Yes, if the person has reached the stage where it is clear that treatment is not curative, but is prolonging life, then the person may make the decision to stop that treatment and to opt for comfort care in preparation for the death that will eventually result.

6. What is an advance directive/care planning? 

Advance planning directives of any kind mean that a person expresses his or her wishes for future treatment in the event that the person not be capable of making or communicating these wishes. The person should choose someone to speak on his/her behalf and to make decisions in specific circumstances that arise. People are often concerned that heroic measures might be taken that will leave them in a condition that they might reject if capable, e.g., surviving through the use of extraordinary means.

7. Can a person remain pain free?

Most palliative care specialists say that severe pain can be controlled almost 100% of the time in most cases.  Nothing is 100% and even deep sedation might not always be recommended, therefore there are sometimes circumstances where pain cannot be avoided, but on the whole these are rare, and  we should feel confident that comfort care  and pain management are reliable.

8. How can I make my wishes known about the care I would like in the future?

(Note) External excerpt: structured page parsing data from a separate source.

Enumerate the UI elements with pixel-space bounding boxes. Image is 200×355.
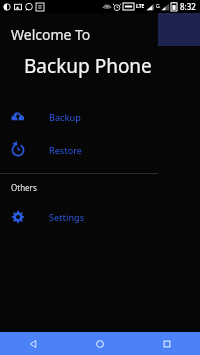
staticText: Welcome To [11, 25, 91, 44]
button[interactable]: Back [0, 332, 66, 355]
staticText: 8:32 [180, 1, 196, 12]
button[interactable]: Recent apps [133, 332, 200, 355]
button[interactable]: Restore [0, 139, 158, 161]
staticText: Settings [49, 211, 85, 223]
staticText: Restore [49, 144, 82, 156]
staticText: G [156, 3, 160, 10]
staticText: LTE [136, 3, 145, 10]
staticText: Backup Phone [24, 53, 152, 79]
staticText: Backup [49, 111, 81, 123]
button[interactable]: Backup [0, 106, 158, 128]
staticText: Others [11, 182, 37, 193]
button[interactable]: Home [66, 332, 133, 355]
button[interactable]: Settings [0, 206, 158, 228]
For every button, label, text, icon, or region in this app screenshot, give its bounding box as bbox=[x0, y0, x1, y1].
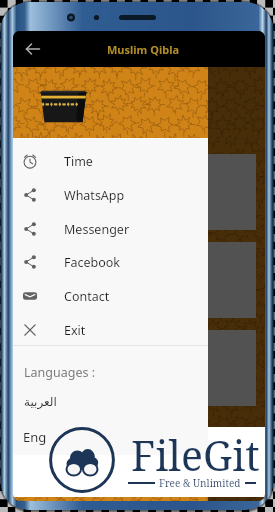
staticText: WhatsApp bbox=[64, 187, 125, 204]
button[interactable]: العربية bbox=[13, 388, 208, 416]
button[interactable]: Messenger bbox=[13, 212, 208, 246]
staticText: العربية bbox=[24, 395, 57, 409]
button[interactable]: Facebook bbox=[13, 245, 208, 279]
button[interactable]: Exit bbox=[13, 313, 208, 347]
button[interactable]: WhatsApp bbox=[13, 178, 208, 212]
button[interactable]: Contact bbox=[13, 279, 208, 313]
staticText: Time bbox=[64, 153, 93, 170]
button[interactable] bbox=[22, 242, 256, 318]
staticText: Contact bbox=[64, 288, 110, 305]
button[interactable] bbox=[22, 330, 256, 406]
staticText: Languages : bbox=[24, 364, 96, 381]
staticText: Messenger bbox=[64, 221, 130, 238]
button[interactable]: Time bbox=[13, 144, 208, 178]
button[interactable]: Eng bbox=[13, 423, 208, 451]
staticText: Free & Unlimited bbox=[159, 476, 241, 489]
button[interactable]: Back bbox=[19, 35, 47, 63]
staticText: Facebook bbox=[64, 254, 121, 271]
button[interactable] bbox=[22, 154, 256, 230]
staticText: FileGit bbox=[131, 427, 260, 483]
staticText: Muslim Qibla bbox=[107, 42, 180, 57]
staticText: Eng bbox=[23, 428, 47, 446]
staticText: Exit bbox=[64, 322, 86, 339]
button[interactable]: FileGit bbox=[49, 427, 115, 493]
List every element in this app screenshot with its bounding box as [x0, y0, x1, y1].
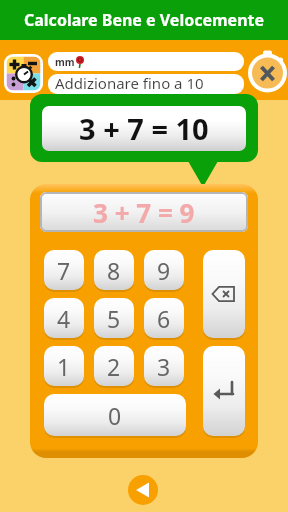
button[interactable]: 0: [44, 394, 186, 436]
staticText: 8: [107, 255, 121, 286]
staticText: 3: [157, 351, 171, 382]
staticText: 6: [157, 303, 171, 334]
button[interactable]: 3: [144, 346, 184, 386]
staticText: mm: [55, 55, 75, 69]
staticText: 1: [57, 351, 71, 382]
button[interactable]: [203, 250, 245, 338]
staticText: Calcolare Bene e Velocemente: [24, 9, 265, 31]
staticText: 7: [57, 255, 71, 286]
button[interactable]: 4: [44, 298, 84, 338]
staticText: 2: [107, 351, 121, 382]
staticText: 4: [57, 303, 71, 334]
staticText: Addizionare fino a 10: [55, 74, 204, 93]
staticText: 0: [108, 400, 122, 431]
button[interactable]: [128, 475, 158, 505]
button[interactable]: 2: [94, 346, 134, 386]
button[interactable]: 1: [44, 346, 84, 386]
button[interactable]: [203, 346, 245, 436]
button[interactable]: 9: [144, 250, 184, 290]
button[interactable]: [4, 54, 43, 93]
staticText: 5: [107, 303, 121, 334]
button[interactable]: Addizionare fino a 10: [48, 74, 244, 94]
button[interactable]: 6: [144, 298, 184, 338]
button[interactable]: 8: [94, 250, 134, 290]
button[interactable]: mm: [48, 52, 244, 71]
button[interactable]: 5: [94, 298, 134, 338]
staticText: 9: [157, 255, 171, 286]
staticText: 3 + 7 = 9: [93, 195, 195, 230]
button[interactable]: [246, 50, 288, 96]
button[interactable]: 7: [44, 250, 84, 290]
staticText: 3 + 7 = 10: [79, 109, 209, 148]
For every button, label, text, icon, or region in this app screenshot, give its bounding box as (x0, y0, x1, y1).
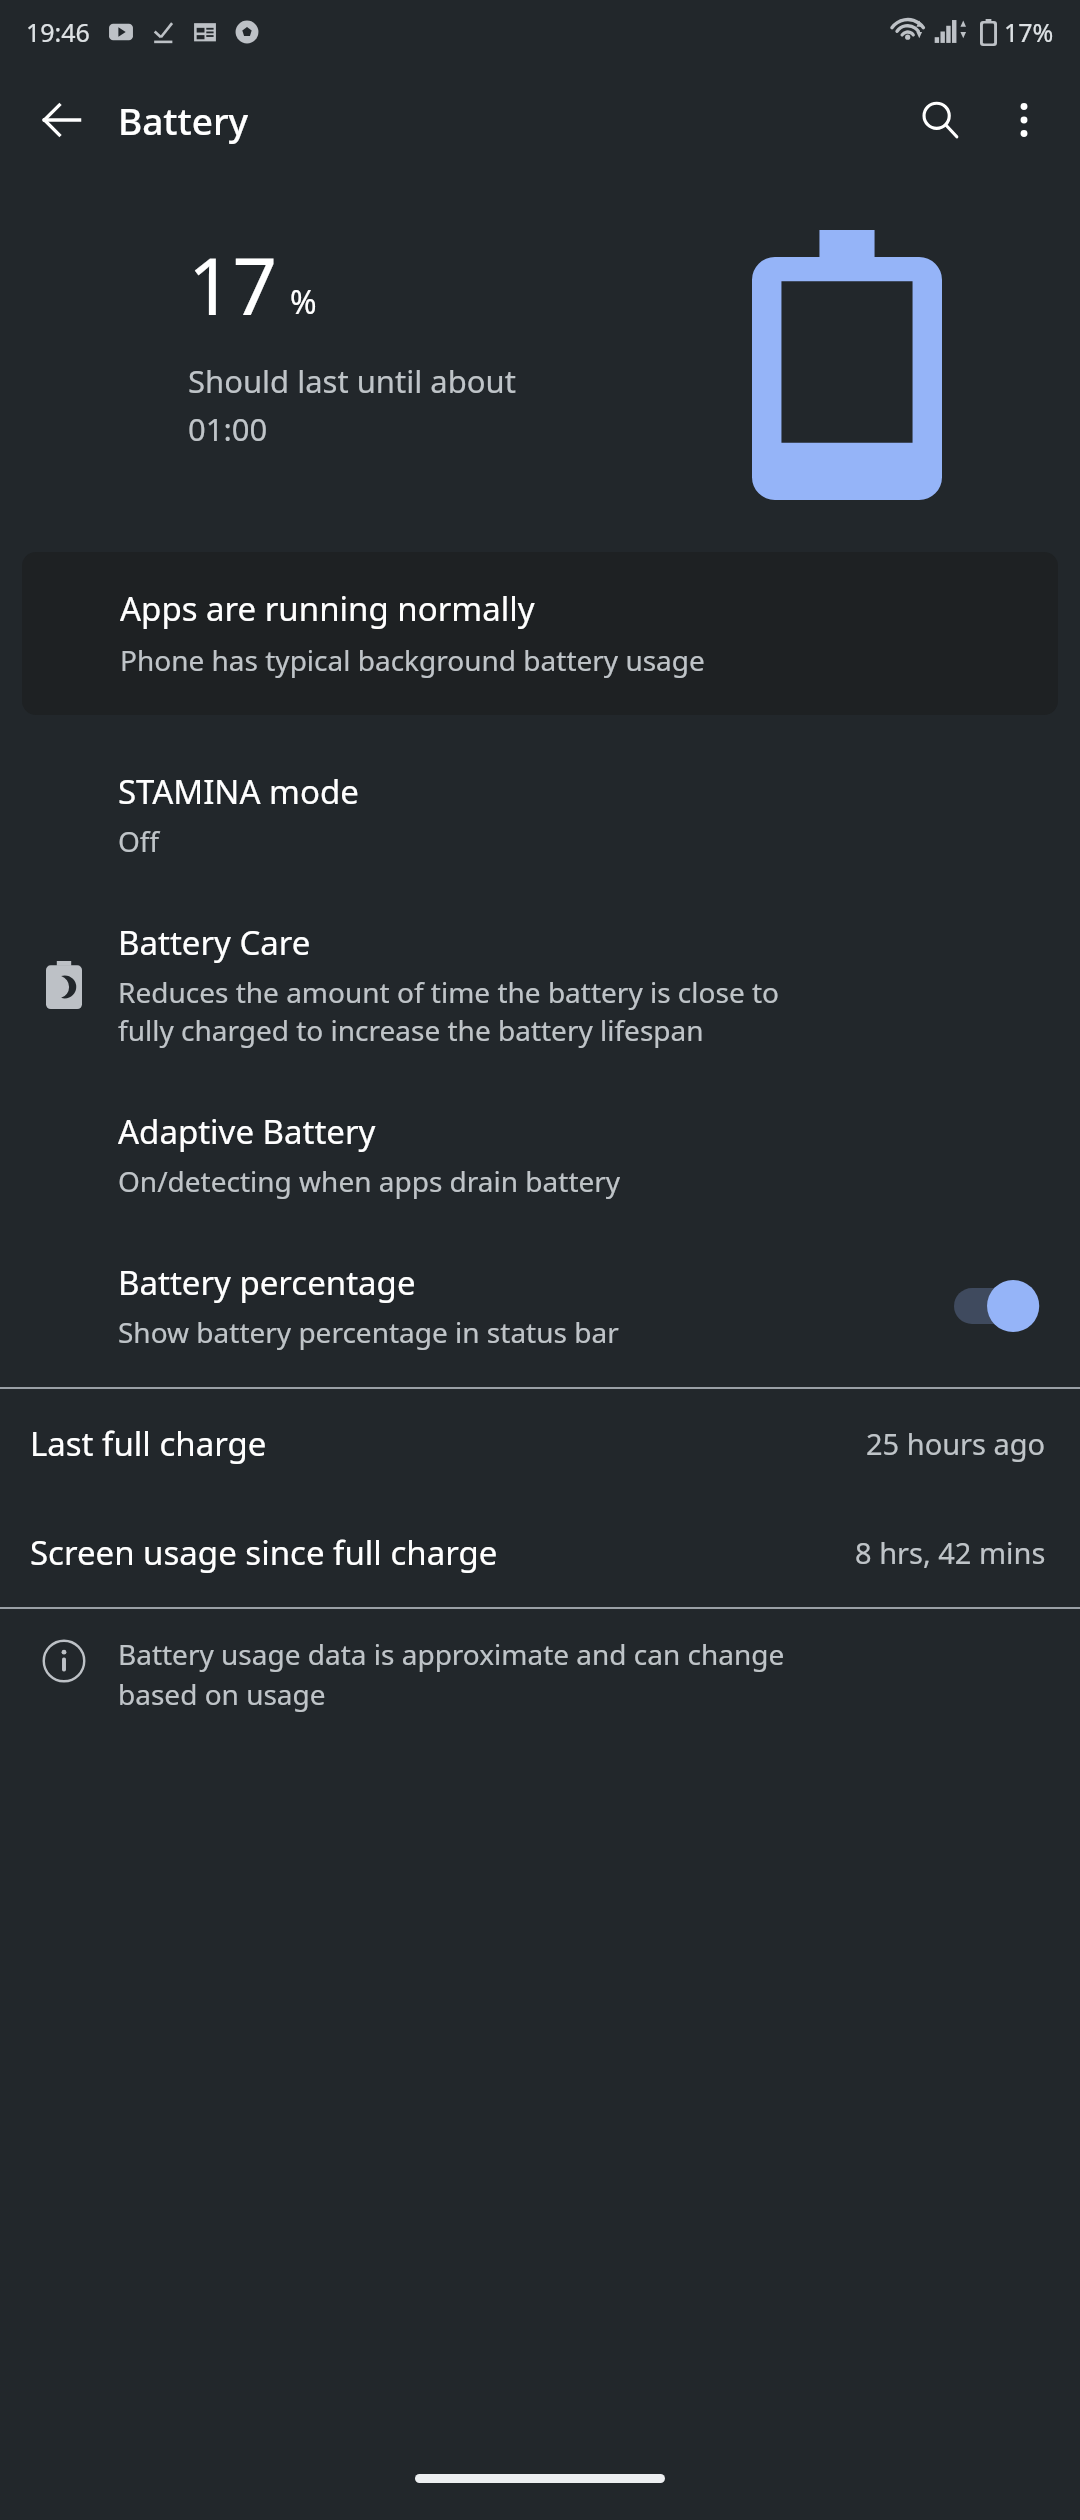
button[interactable]: Battery Care (0, 890, 1080, 1079)
staticText: On/detecting when apps drain battery (118, 1162, 621, 1200)
staticText: Off (118, 822, 160, 860)
staticText: Phone has typical background battery usa… (120, 641, 705, 679)
staticText: Battery (118, 95, 249, 145)
button[interactable]: STAMINA mode (0, 739, 1080, 890)
staticText: Screen usage since full charge (30, 1530, 498, 1575)
staticText: Reduces the amount of time the battery i… (118, 973, 779, 1049)
staticText: Show battery percentage in status bar (118, 1313, 619, 1351)
button[interactable]: More options (982, 78, 1066, 162)
staticText: Battery percentage (118, 1260, 416, 1305)
button[interactable]: Adaptive Battery (0, 1079, 1080, 1230)
staticText: Should last until about (188, 360, 516, 402)
staticText: Battery usage data is approximate and ca… (118, 1635, 785, 1714)
staticText: Battery Care (118, 920, 311, 965)
staticText: 17 (188, 232, 278, 338)
button[interactable]: Battery percentage toggle (954, 1277, 1050, 1335)
button[interactable]: Search (898, 78, 982, 162)
button[interactable]: Last full charge (0, 1389, 1080, 1498)
button[interactable]: Back (20, 78, 104, 162)
staticText: Apps are running normally (120, 586, 535, 631)
button[interactable]: Screen usage since full charge (0, 1498, 1080, 1607)
staticText: Adaptive Battery (118, 1109, 376, 1154)
staticText: 17% (1004, 15, 1054, 49)
staticText: 01:00 (188, 408, 268, 450)
staticText: 25 hours ago (866, 1424, 1046, 1463)
button[interactable]: Battery percentage (0, 1230, 1080, 1381)
staticText: 8 hrs, 42 mins (855, 1533, 1046, 1572)
staticText: % (290, 280, 317, 324)
staticText: Last full charge (30, 1421, 267, 1466)
staticText: 19:46 (26, 15, 90, 49)
staticText: STAMINA mode (118, 769, 359, 814)
button[interactable]: Apps are running normally (22, 552, 1058, 715)
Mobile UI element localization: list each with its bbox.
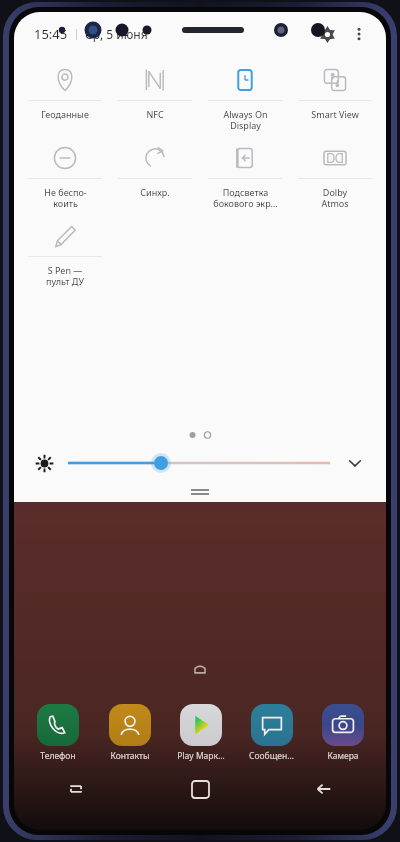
button[interactable]: Recents <box>14 772 138 806</box>
button[interactable]: Контакты <box>94 704 165 762</box>
button[interactable]: Play Марк… <box>165 704 236 762</box>
staticText: Контакты <box>110 750 150 762</box>
button[interactable]: Не беспо- коить <box>20 138 110 216</box>
staticText: Dolby Atmos <box>321 186 349 210</box>
button[interactable]: Подсветка бокового экр… <box>200 138 290 216</box>
staticText: NFC <box>146 108 164 120</box>
button[interactable]: Brightness <box>30 449 58 477</box>
button[interactable]: Back <box>262 772 386 806</box>
button[interactable]: Телефон <box>22 704 94 762</box>
staticText: Always On Display <box>223 108 268 132</box>
button[interactable]: Always On Display <box>200 60 290 138</box>
staticText: Подсветка бокового экр… <box>213 186 278 210</box>
button[interactable]: Сообщен… <box>236 704 307 762</box>
button[interactable]: Settings <box>310 17 344 51</box>
staticText: Ср, 5 июня <box>85 26 148 42</box>
button[interactable]: Dolby Atmos <box>290 138 380 216</box>
staticText: Play Марк… <box>177 750 225 762</box>
staticText: Геоданные <box>41 108 89 120</box>
staticText: Телефон <box>40 750 76 762</box>
button[interactable]: More options <box>344 19 374 49</box>
button[interactable]: S Pen — пульт ДУ <box>20 216 110 294</box>
button[interactable]: Home <box>138 772 262 806</box>
staticText: Сообщен… <box>249 750 294 762</box>
staticText: Не беспо- коить <box>44 186 87 210</box>
staticText: 15:45 <box>34 25 68 43</box>
button[interactable]: NFC <box>110 60 200 126</box>
button[interactable]: Геоданные <box>20 60 110 126</box>
button[interactable]: Синхр. <box>110 138 200 204</box>
button[interactable] <box>68 449 330 477</box>
staticText: Синхр. <box>140 186 170 198</box>
staticText: Камера <box>327 750 359 762</box>
button[interactable]: Smart View <box>290 60 380 126</box>
staticText: S Pen — пульт ДУ <box>46 264 84 288</box>
staticText: Smart View <box>311 108 359 120</box>
button[interactable]: Expand brightness settings <box>340 448 370 478</box>
button[interactable]: Камера <box>307 704 378 762</box>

See # 6 above; also consider a writing down your wishes:

9. Is it okay to take treatment/pain medication that might shorten my life?

Depending on WHY I take these treatments, the answer could be ‘yes’ or ‘no.’ The answer will be NO if I take any treatment or medication in order to shorten my life. The answer will be YES if I am doing so in order to deal with pain and suffering at end-of-life, even if there is a possibility that use of a treatment or drug might contribute to dying a day or so before death would occur otherwise. Catholic teaching says the latter is morally permissible.

10. What kind of supports will I need?

This will depend on your individual situation and condition, and, in a sense, supports will be provided according to that, medical, nursing and spiritual.  Some people are able to be looked after at home, supplemented by home visits from physicians and health care workers who will look after how medication is provided, etcetera; people who need more supervision may end their days in a long term care facility; where available, people who are dying receive comfort care in hospice, where health care workers also supervise their care: others receive similar care in palliative care units in hospital.

Counselling support is available through Catholic Family Services and other agencies,       parish nurses make home visits in some areas, The Diocese of Hamilton, through the       Family Ministry Office can provide contact information for other counsellors and    supports. Pastoral workers and priests from the person’s parish will visit at home, and    both, as well as chaplains, can be requested to visit in most facilities.